The attacker has been deploying a large number of servers to take control of more than half of the Bitcoin Gold's network hashrate in what's known as a "51% attack."
This grants the attacker the ability to modify details of blockchain transactions, an ability he's been using in the last few days to perform a second attack called "double spend," which as the name implies, allows him to spend the same amount of coins twice.
According to the Bitcoin Gold team, this attacker has been using this combination of a 51% and double-spend attack to defraud cryptocurrency exchange services.
"The cost of mounting an ongoing attack is high. Because the cost is high, the attacker can only profit if they can quickly get something of high value from a fake deposit," the Bitcoin Gold team explained. "A party like an Exchange may accept large deposits automatically, allow the user to trade into a different coin quickly, and then withdraw automatically. This is why they are targeting Exchanges."
For the last few days, the attacker has been doing just this. He's been depositing large amounts of BTG coins at exchanges, but also sending the same funds to his own wallet.
By the time exchanges realize the blockchain has been tampered with and that the transaction is invalid, the hacker has already withdrawn funds from the exchange and doubled his original funds.
To counteract attacks, exchanges have been raising the threshold needed to confirm a BTG transaction in the past few days, but the hacker has continued to deploy more and more mining power to take over more than half of the Bitcoin Gold network and carry out the double-spend attack anyway.
The Bitcoin Gold team says it tracked the funds stolen from exchanges to a BTG address located at GTNjvCGssb2rbLnDV1xxsHmunQdvXnY2Ft.
More than 388,000 BTG coins have passed through this account, suggesting the hacker has made over $18 million from his attacks.
To be clear, the hacker hasn't been stealing money from users, but from the exchanges. While no user has lost money, the attacks are still dangerous because they might destabilize an exchange's backup funds, or may lead to its insolvency, which in turn may prevent users from withdrawing funds.

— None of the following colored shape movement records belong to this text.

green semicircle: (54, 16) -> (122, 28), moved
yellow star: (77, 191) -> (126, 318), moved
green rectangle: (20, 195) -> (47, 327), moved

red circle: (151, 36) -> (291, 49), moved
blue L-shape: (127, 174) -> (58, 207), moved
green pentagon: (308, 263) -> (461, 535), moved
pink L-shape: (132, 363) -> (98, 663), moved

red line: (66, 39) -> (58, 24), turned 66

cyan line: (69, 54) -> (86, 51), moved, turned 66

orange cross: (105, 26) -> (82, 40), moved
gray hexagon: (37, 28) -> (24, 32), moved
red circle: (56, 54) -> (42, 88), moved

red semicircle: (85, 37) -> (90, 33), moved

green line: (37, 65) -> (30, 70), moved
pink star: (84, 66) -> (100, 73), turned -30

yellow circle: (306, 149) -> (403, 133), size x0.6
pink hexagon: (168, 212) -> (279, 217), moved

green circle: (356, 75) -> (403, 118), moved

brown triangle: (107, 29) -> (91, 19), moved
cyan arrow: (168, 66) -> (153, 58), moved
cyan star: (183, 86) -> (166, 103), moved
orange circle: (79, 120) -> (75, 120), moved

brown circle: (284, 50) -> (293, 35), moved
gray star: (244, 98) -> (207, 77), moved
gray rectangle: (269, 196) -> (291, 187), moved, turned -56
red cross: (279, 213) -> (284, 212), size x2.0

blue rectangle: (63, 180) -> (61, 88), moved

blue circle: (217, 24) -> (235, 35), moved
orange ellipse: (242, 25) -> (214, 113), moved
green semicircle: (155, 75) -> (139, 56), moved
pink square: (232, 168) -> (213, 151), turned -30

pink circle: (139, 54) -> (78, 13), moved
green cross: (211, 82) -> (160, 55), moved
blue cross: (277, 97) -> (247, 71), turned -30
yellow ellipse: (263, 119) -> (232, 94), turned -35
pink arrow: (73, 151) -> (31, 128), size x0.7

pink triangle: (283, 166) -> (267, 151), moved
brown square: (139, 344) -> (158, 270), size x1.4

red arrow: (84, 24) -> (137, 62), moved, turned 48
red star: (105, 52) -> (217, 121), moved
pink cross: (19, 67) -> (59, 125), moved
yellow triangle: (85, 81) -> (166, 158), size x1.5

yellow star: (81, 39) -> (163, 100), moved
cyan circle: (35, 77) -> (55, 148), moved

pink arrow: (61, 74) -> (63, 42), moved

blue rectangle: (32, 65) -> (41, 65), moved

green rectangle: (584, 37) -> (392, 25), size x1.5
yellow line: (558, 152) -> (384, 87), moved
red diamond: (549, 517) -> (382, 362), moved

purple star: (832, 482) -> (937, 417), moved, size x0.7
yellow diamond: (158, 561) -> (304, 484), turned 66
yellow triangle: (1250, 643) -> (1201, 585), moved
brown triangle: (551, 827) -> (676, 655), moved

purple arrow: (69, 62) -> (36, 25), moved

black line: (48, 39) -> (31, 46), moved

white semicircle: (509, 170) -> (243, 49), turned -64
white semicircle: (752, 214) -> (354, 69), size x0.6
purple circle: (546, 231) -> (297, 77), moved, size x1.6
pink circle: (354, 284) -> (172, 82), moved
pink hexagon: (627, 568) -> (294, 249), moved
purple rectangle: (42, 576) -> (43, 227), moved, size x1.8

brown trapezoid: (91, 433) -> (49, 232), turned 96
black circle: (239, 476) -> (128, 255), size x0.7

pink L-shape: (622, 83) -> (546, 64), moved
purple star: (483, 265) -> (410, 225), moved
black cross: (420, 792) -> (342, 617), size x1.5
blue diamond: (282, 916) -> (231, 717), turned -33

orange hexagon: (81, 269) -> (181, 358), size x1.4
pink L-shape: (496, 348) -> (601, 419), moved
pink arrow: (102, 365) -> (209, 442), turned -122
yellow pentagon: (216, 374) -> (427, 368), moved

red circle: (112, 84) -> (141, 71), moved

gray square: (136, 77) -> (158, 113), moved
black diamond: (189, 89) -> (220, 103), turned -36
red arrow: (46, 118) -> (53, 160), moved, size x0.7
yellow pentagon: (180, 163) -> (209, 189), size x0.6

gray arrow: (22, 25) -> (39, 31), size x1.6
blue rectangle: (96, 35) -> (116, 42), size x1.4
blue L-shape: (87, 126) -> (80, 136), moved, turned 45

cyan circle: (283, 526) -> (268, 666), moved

Users may not be losing money right now, but if the attacks continue, some exchanges may go bankrupt and won't be able to refund users still keeping funds with the exchange.
According to one of the exchange portals who collaborated with the Bitcoin Gold team to get to the bottom of these attacks, they also believe the person/group behind this past week's events has also attempted the same attack on the original Bitcoin network in the past.
Bitcoin Gold is a very popular cryptocurrency created by forking the original Bitcoin currency in November 2017, currently ranked #27 based on total market cap.
UPDATE: The Bitcoin Gold team has published an official response, promising network updates.